Work request —
Gather every line in the records below that contains the word "패륜상속인".

Provided records —

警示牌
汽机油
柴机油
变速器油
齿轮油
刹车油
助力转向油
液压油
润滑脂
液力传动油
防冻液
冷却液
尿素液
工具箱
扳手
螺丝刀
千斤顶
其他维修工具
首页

==

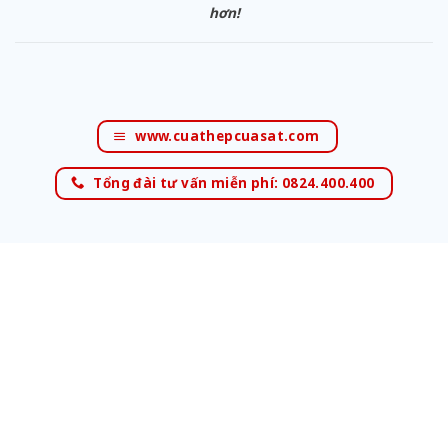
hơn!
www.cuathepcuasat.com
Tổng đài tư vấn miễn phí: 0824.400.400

==

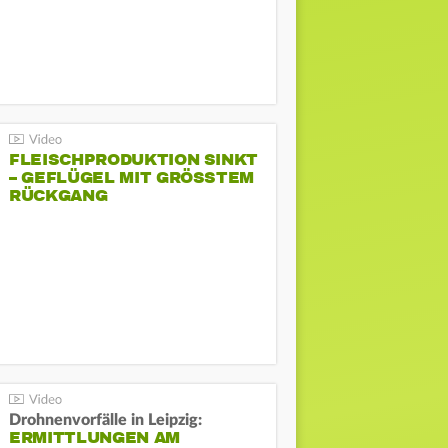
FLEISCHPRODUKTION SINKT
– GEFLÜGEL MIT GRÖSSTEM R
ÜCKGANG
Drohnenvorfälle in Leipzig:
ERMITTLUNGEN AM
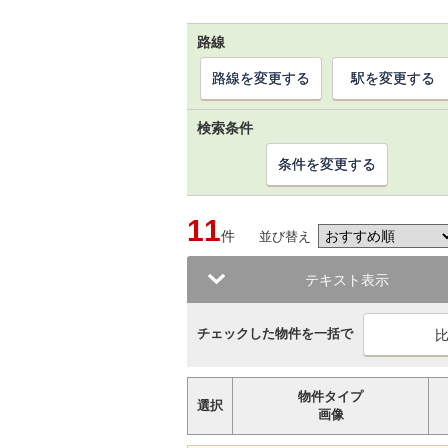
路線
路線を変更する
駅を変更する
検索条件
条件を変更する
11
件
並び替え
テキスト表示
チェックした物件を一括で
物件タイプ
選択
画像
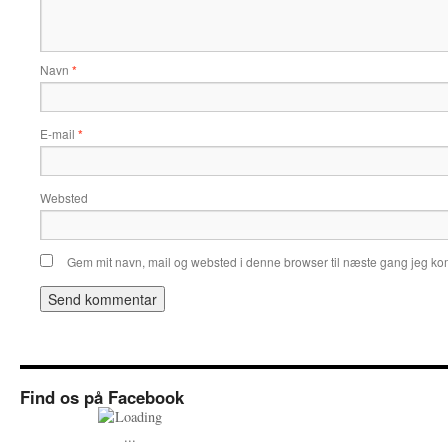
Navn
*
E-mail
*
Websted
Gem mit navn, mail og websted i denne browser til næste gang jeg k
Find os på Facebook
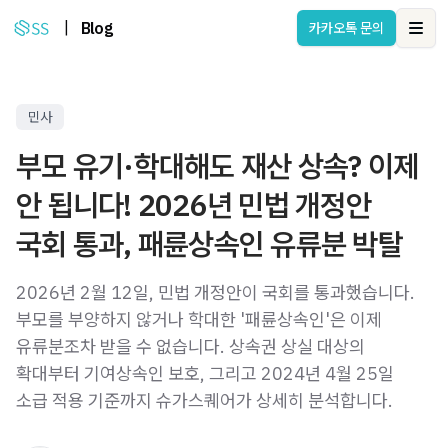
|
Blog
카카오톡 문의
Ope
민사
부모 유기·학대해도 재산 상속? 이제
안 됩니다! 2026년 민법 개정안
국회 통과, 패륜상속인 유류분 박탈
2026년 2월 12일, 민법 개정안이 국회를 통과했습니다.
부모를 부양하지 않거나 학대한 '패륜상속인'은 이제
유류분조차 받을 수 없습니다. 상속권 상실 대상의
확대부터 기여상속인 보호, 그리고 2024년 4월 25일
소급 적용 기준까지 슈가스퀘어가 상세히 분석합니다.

Exercise solution —
국회 통과, 패륜상속인 유류분 박탈
부모를 부양하지 않거나 학대한 '패륜상속인'은 이제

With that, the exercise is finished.